You Are Facing Serious Financial Hardship 

Financial hardships can make it really difficult for people to pay off their debts. If you are going through a divorce, a serious illness or loss of job etc then these reasons do qualify for debt settlement. You just have to talk to your creditor or hire a third party to help you settle your debt. With a delinquent account, a valid financial hardship and a reasonable lump sum, you can easily convince your creditor for a settlement. 

Overall Verdict 

No matter which debt relief option you choose, it’ll always have downsides to it. The truth is that dealing with debt isn’t easy and you have to go through a bump road first in order to achieve complete financial freedom. It’s important to work with a financial counselor to ensure that you are taking the right path forward. A professional counselor will help assess your financial situation, help you make a budget and help you find a way out to become debt free. 

FAQs

Q1. Is Debt Settlement Better Than Bankruptcy?

Debt settlement is the better option when you are trying to avoid legal proceedings and when you do have the ability to pay the reduced amount to your creditor. On the other hand, bankruptcy is the last resort when you don’t have anything to offer to your creditor and when you are looking for a fresh start. 
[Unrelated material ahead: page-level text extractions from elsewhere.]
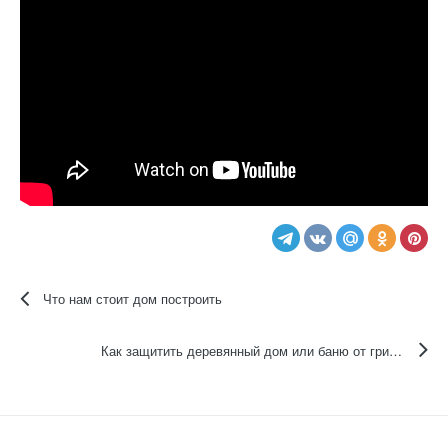
Что нам стоит дом построить
Как защитить деревянный дом или баню от грибка и гнили?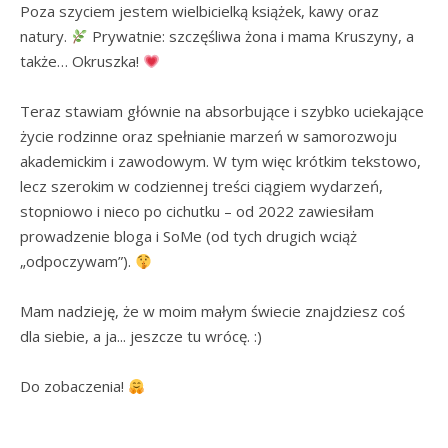
Poza szyciem jestem wielbicielką książek, kawy oraz 
natury. 
 Prywatnie: szczęśliwa żona i mama Kruszyny, a 
także… Okruszka! 
Teraz stawiam głównie na absorbujące i szybko uciekające 
życie rodzinne oraz spełnianie marzeń w samorozwoju 
akademickim i zawodowym. W tym więc krótkim tekstowo, 
lecz szerokim w codziennej treści ciągiem wydarzeń, 
stopniowo i nieco po cichutku – od 2022 zawiesiłam 
prowadzenie bloga i SoMe (od tych drugich wciąż 
„odpoczywam”). 
Mam nadzieję, że w moim małym świecie znajdziesz coś 
dla siebie, a ja... jeszcze tu wrócę. :)

Do zobaczenia! 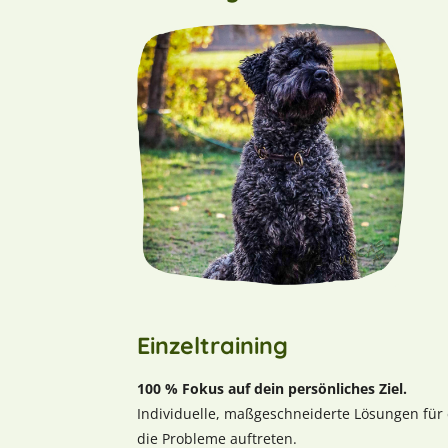
Einzeltraining
100 % Fokus auf dein persönliches Ziel.
Individuelle, maßgeschneiderte Lösungen für 
die Probleme auftreten.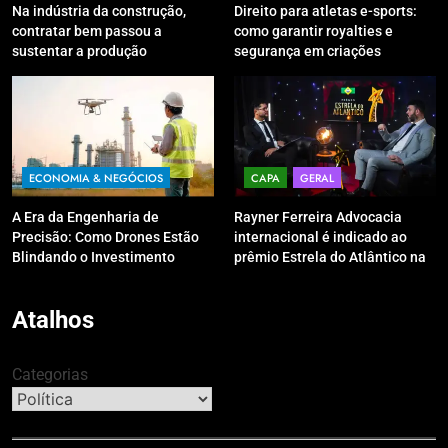
Na indústria da construção,
Direito para atletas e-sports:
contratar bem passou a
como garantir royalties e
sustentar a produção
segurança em criações
digitais?
ECONOMIA & NEGÓCIOS
CAPA
GERAL
A Era da Engenharia de
Rayner Ferreira Advocacia
Precisão: Como Drones Estão
internacional é indicado ao
Blindando o Investimento
prêmio Estrela do Atlântico na
Público contra o Retrabalho
categoria “Apoio Jurídico”
Atalhos
Categorias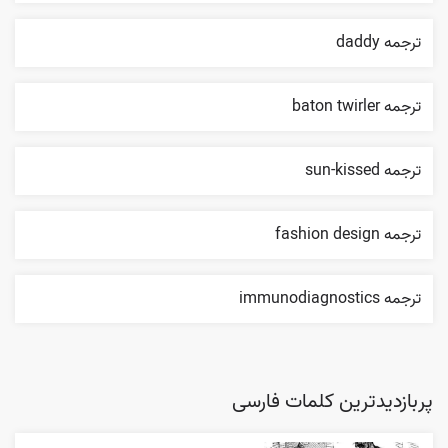
ترجمه daddy
ترجمه baton twirler
ترجمه sun-kissed
ترجمه fashion design
ترجمه immunodiagnostics
پربازدیدترین کلمات فارسی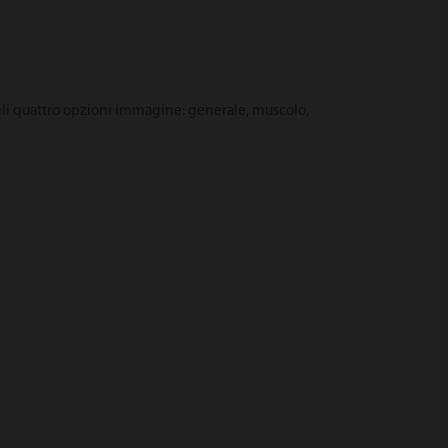
bili quattro opzioni immagine: generale, muscolo,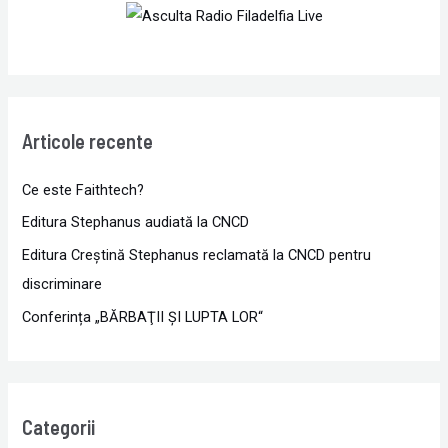
Articole recente
Ce este Faithtech?
Editura Stephanus audiată la CNCD
Editura Creștină Stephanus reclamată la CNCD pentru
discriminare
Conferința „BĂRBAŢII ŞI LUPTA LOR“
Categorii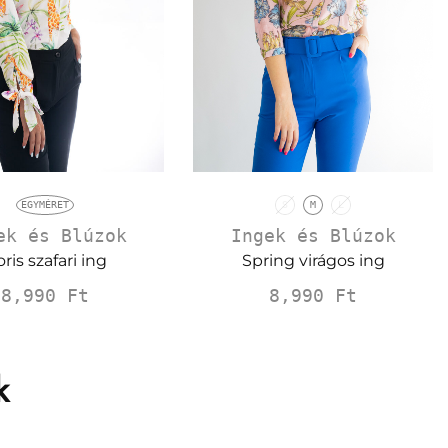
EGYMÉRET
S
M
L
ek és Blúzok
Ingek és Blúzok
ris szafari ing
Spring virágos ing
8,990
Ft
8,990
Ft
k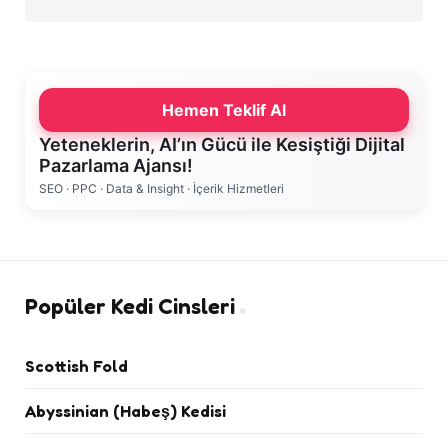
Hemen Teklif Al
Yeteneklerin, AI’ın Gücü ile Kesiştiği Dijital
Pazarlama Ajansı!
SEO · PPC · Data & Insight · İçerik Hizmetleri
Popüler Kedi Cinsleri
Scottish Fold
Abyssinian (Habeş) Kedisi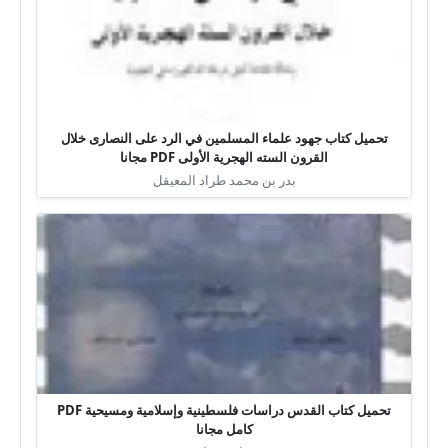
تحميل كتاب جهود علماء المسلمين في الرد على النصارى خلال
القرون السته الهجرية الأولى PDF مجانا
بدر بن محمد طراد المعيقل
تحميل كتاب القدس دراسات فلسطينية وإسلامية ومسيحية PDF
كامل مجانا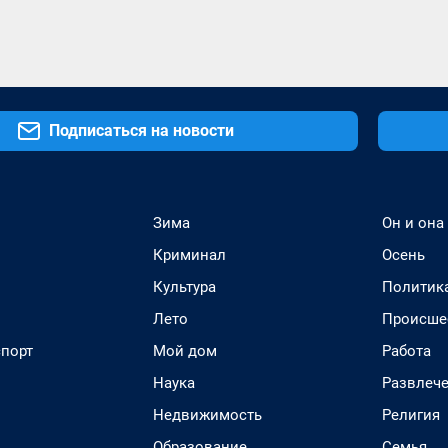
Подписаться на новости
Зима
Он и она
Криминал
Осень
Культура
Политик
Лето
Происше
спорт
Мой дом
Работа
Наука
Развлеч
Недвижимость
Религия
Образование
Семья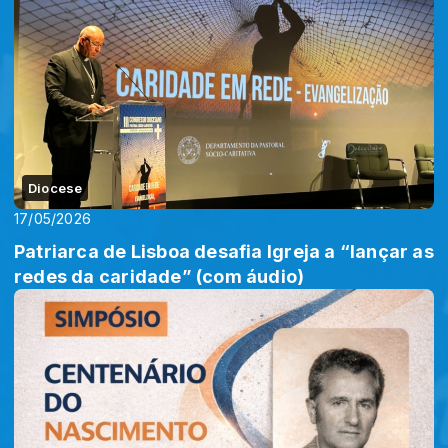
Diocese
17/05/2026
Patriarca de Lisboa desafia Igreja a “lançar as
redes da caridade” (com áudio)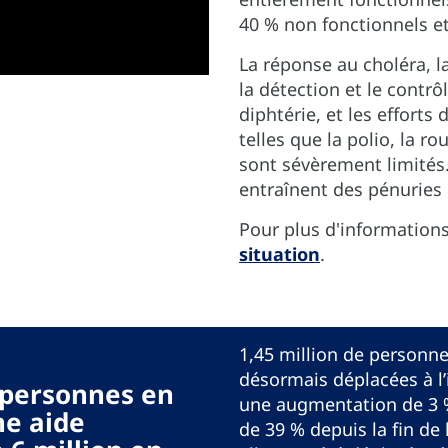
40 % non fonctionnels et
La réponse au choléra, l
la détection et le contr
diphtérie, et les efforts
telles que la polio, la ro
sont sévèrement limités. 
entraînent des pénuries
Pour plus d'informations
situation
.
1,45 million de personne
désormais déplacées à l’
e personnes en
une augmentation de 3 
ne aide
de 39 % depuis la fin de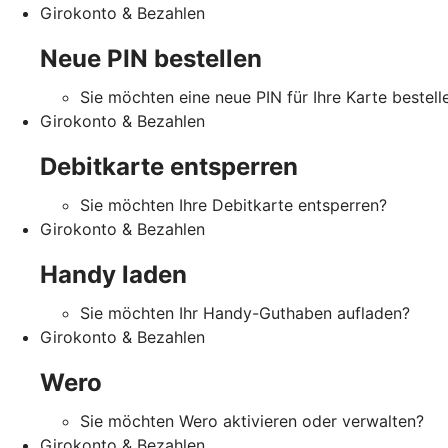
Girokonto & Bezahlen
Neue PIN bestellen
Sie möchten eine neue PIN für Ihre Karte bestell
Girokonto & Bezahlen
Debitkarte entsperren
Sie möchten Ihre Debitkarte entsperren?
Girokonto & Bezahlen
Handy laden
Sie möchten Ihr Handy-Guthaben aufladen?
Girokonto & Bezahlen
Wero
Sie möchten Wero aktivieren oder verwalten?
Girokonto & Bezahlen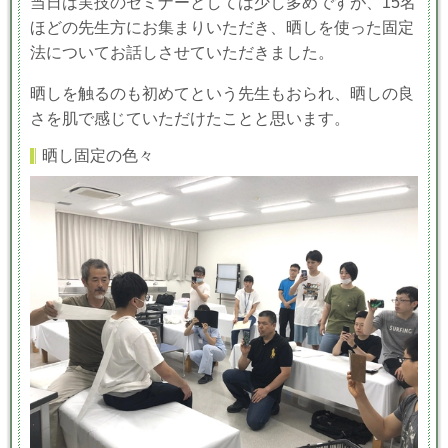
当日は実技のセミナーとしては少し多めですが、15名
ほどの先生方にお集まりいただき、晒しを使った固定
法についてお話しさせていただきました。
晒しを触るのも初めてという先生もおられ、晒しの良
さを肌で感じていただけたことと思います。
晒し固定の色々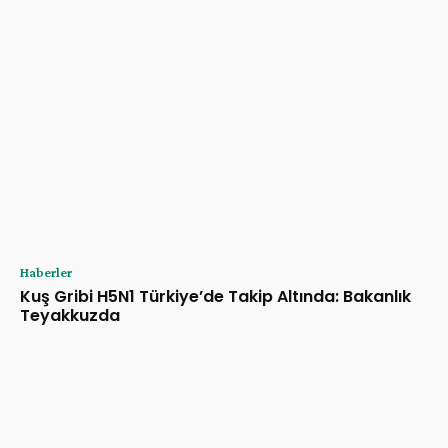
Haberler
Kuş Gribi H5N1 Türkiye’de Takip Altında: Bakanlık
Teyakkuzda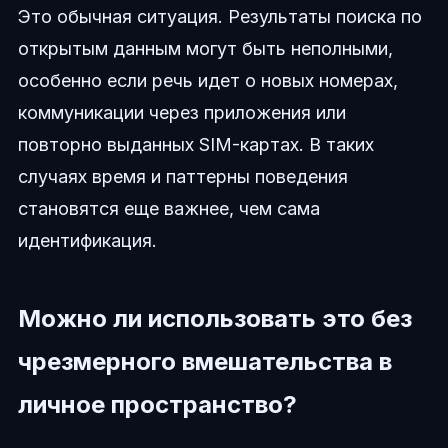
Это обычная ситуация. Результаты поиска по
открытым данным могут быть неполными,
особенно если речь идет о новых номерах,
коммуникации через приложения или
повторно выданных SIM-картах. В таких
случаях время и паттерны поведения
становятся еще важнее, чем сама
идентификация.
Можно ли использовать это без
чрезмерного вмешательства в
личное пространство?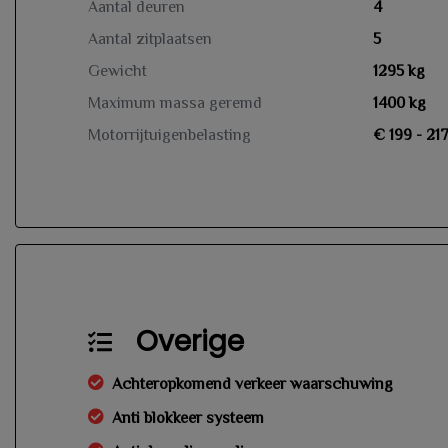
Aantal deuren
4
Aantal zitplaatsen
5
Gewicht
1295 kg
Maximum massa geremd
1400 kg
Motorrijtuigenbelasting
€ 199 - 21
Overige
Achteropkomend verkeer waarschuwing
Anti blokkeer systeem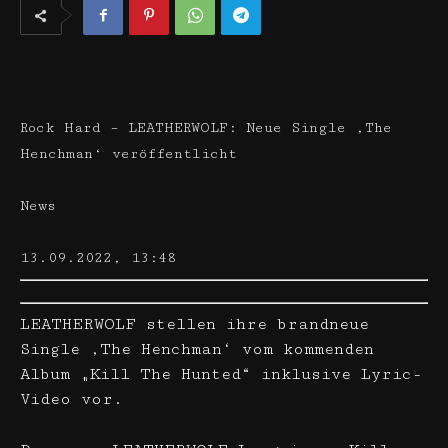
Rock Hard – LEATHERWOLF: Neue Single ‚The
Henchman‘ veröffentlicht
News
13.09.2022, 13:48
LEATHERWOLF stellen ihre brandneue
Single ‚The Henchman‘ vom kommenden
Album „Kill The Hunted“ inklusive Lyric-
Video vor.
Q2. Will A Debt Management Plan Hurt My Credit Score?

When you close your credit card accounts, it’ll hurt your credit score a bit initially but that’s something you can work on later. In fact, with a DMP, when you start making your payments on time, it can help you improve your credit score. 

Q3. Can I Qualify For A Debt Consolidation Loan With A Poor Credit?

Yes you can qualify for debt consolidation loans with a poor credit but you’ll have to pay higher interests. In fact, some lenders even require co-signers when lending money to someone with a poor or below average credit score.